Con il passare del tempo conosceremo i reali contenuti dell’accordo tra il numero uno della Apple Tim Cook e il presidente del Consiglio Matteo Renzi che, spiazzando tutti, hanno annunciato nei giorni scorsi una prossima iniziativa del gigante informatico a Napoli. Mettendo in fila gli elementi noti della vicenda ci accorgiamo di saperne davvero poco, anche se nessuno può negare che si tratti comunque di una buona notizia. Da verificare è la sua portata, l’esatta dimensione dell’investimento e delle ricadute in città.

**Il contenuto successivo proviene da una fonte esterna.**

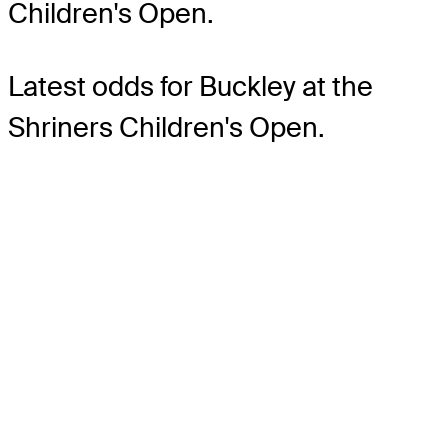
Children's Open.
Latest odds for Buckley
at the
Shriners Children's Open.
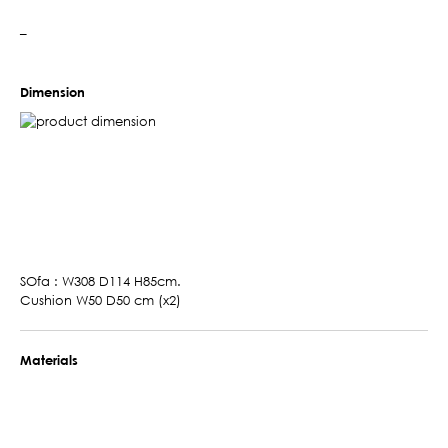
–
Dimension
SOfa : W308 D114 H85cm.
Cushion W50 D50 cm (x2)
Materials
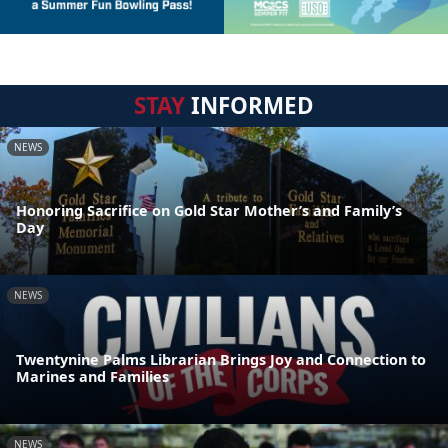
STAY
INFORMED
NEWS
Honoring Sacrifice on Gold Star Mother’s and Family’s
Day
NEWS
Twentynine Palms Librarian Brings Joy and Connection to
Marines and Families
NEWS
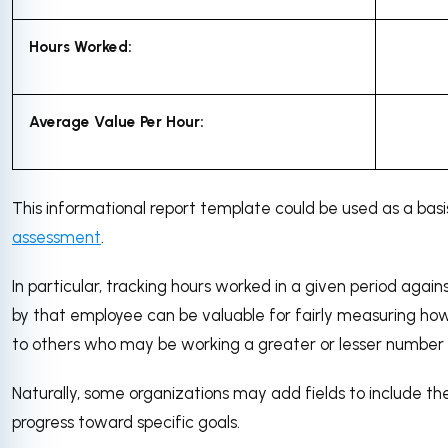
Hours Worked:
Average Value Per Hour:
This informational report template could be used as a basi
assessment
.
In particular, tracking hours worked in a given period agai
by that employee can be valuable for fairly measuring h
to others who may be working a greater or lesser number 
Naturally, some organizations may add fields to include the
progress toward specific goals.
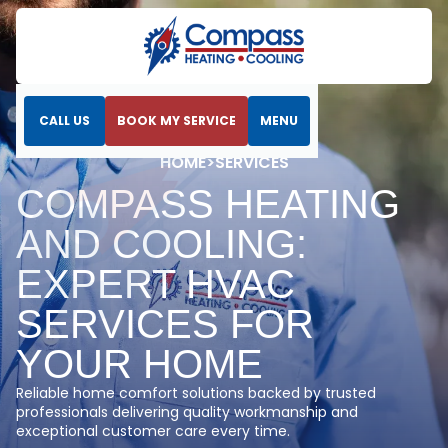
CALL US
BOOK MY SERVICE
MENU
5.0
HOME
>
SERVICES
COMPASS HEATING
AND COOLING:
EXPERT HVAC
SERVICES FOR
YOUR HOME
Reliable home comfort solutions backed by trusted
professionals delivering quality workmanship and
exceptional customer care every time.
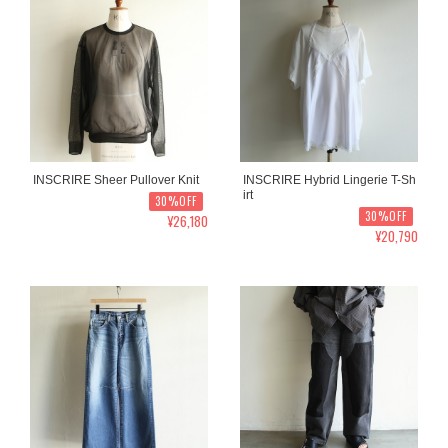
INSCRIRE Sheer Pullover Knit
INSCRIRE Hybrid Lingerie T-Sh
irt
30%OFF
30%OFF
¥26,180
¥20,790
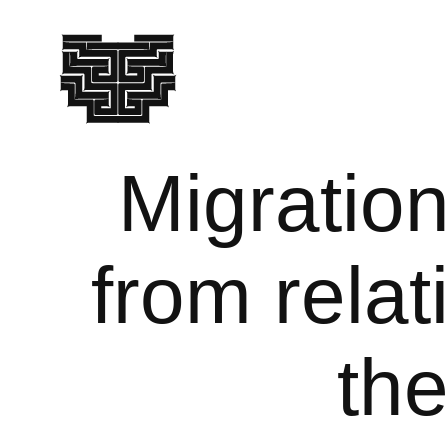
Migration
from relat
the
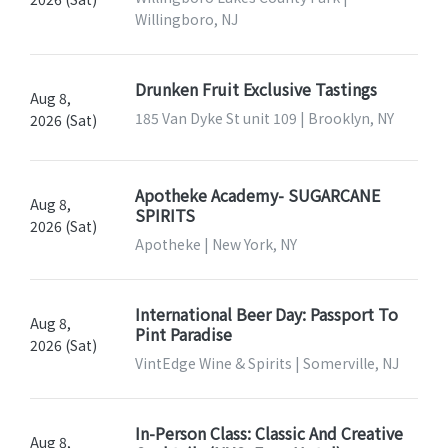
Willingboro, NJ
Drunken Fruit Exclusive Tastings
Aug 8,
185 Van Dyke St unit 109 | Brooklyn, NY
2026 (Sat)
Apotheke Academy- SUGARCANE
Aug 8,
SPIRITS
2026 (Sat)
Apotheke | New York, NY
International Beer Day: Passport To
Aug 8,
Pint Paradise
2026 (Sat)
VintEdge Wine & Spirits | Somerville, NJ
In-Person Class: Classic And Creative
Aug 8,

Sappiamo per certo che la notizia ha colto tutti di sorpresa. Ne erano all’oscuro finanche il sindaco Luigi de Magistris e il presidente della Regione Vincenzo De Luca. Il meno disinformato è apparso il rettore dell’Università Federico II Gaetano Manfredi, che comunque è apparso vago.

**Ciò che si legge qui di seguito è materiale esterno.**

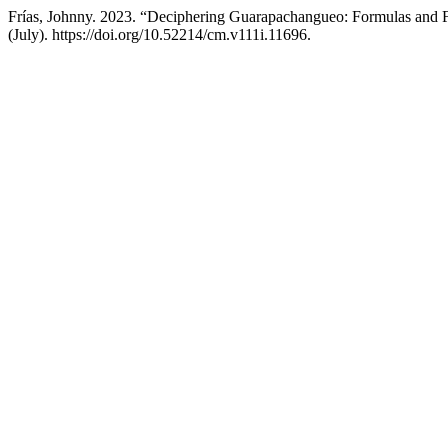
Frías, Johnny. 2023. “Deciphering Guarapachangueo: Formulas and 
(July). https://doi.org/10.52214/cm.v111i.11696.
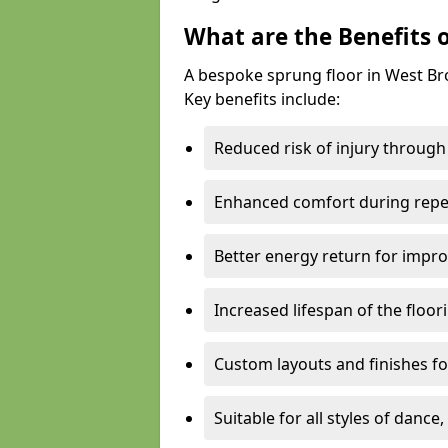
What are the Benefits 
A bespoke sprung floor in West B
Key benefits include:
Reduced risk of injury through
Enhanced comfort during repe
Better energy return for imp
Increased lifespan of the floo
Custom layouts and finishes for
Suitable for all styles of dance,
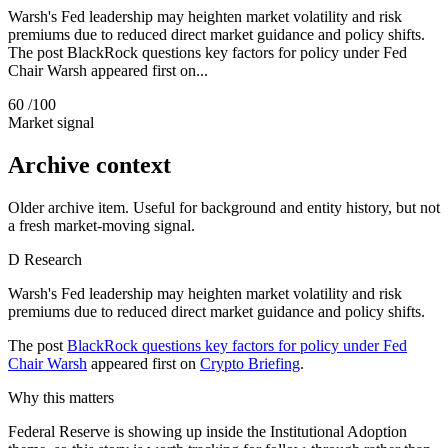
Warsh's Fed leadership may heighten market volatility and risk
premiums due to reduced direct market guidance and policy shifts.
The post BlackRock questions key factors for policy under Fed
Chair Warsh appeared first on...
60
/100
Market signal
Archive context
Older archive item. Useful for background and entity history, but not
a fresh market-moving signal.
D
Research
Warsh's Fed leadership may heighten market volatility and risk
premiums due to reduced direct market guidance and policy shifts.
The post
BlackRock questions key factors for policy under Fed
Chair Warsh
appeared first on
Crypto Briefing
.
Why this matters
Federal Reserve is showing up inside the Institutional Adoption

Di sicuro non ci saranno le seicento assunzioni immaginate a caldo, appena chiusa la conferenza stampa. Non si cercheranno grandi spazi fisici da occupare e nemmeno è probabile che si realizzi un centro di ricerche. Non resta che ipotizzare un’attività di formazione e forse di certificazione. Napoli potrebbe insomma ospitare una struttura leggera tesa a migliorare le capacità di giovani e meno (italiani, europei, del bacino del Mediterraneo) come programmatori di App per la casa di Cupertino, attribuendo loro un bollino di qualità che li possa legittimare come fornitori.
Si tratta di mettere in moto un meccanismo virtuoso che incida sulle coscienze e sui comportamenti, collettivi e individuali, molto più che sulle aspettative di trovare un lavoro o un posto che nel nostro Paese restano molto alte nonostante la duratura mancanza di opportunità.
Sappiamo anche, però, che la lieta novella è stata preceduta da un accomodamento con il fisco italiano che ha fatto risparmiare tasse alla multinazionale americana per diverse centinaia di milioni. Qualcosa sul territorio si dovrà pur spendere se si vorrà essere riconoscenti.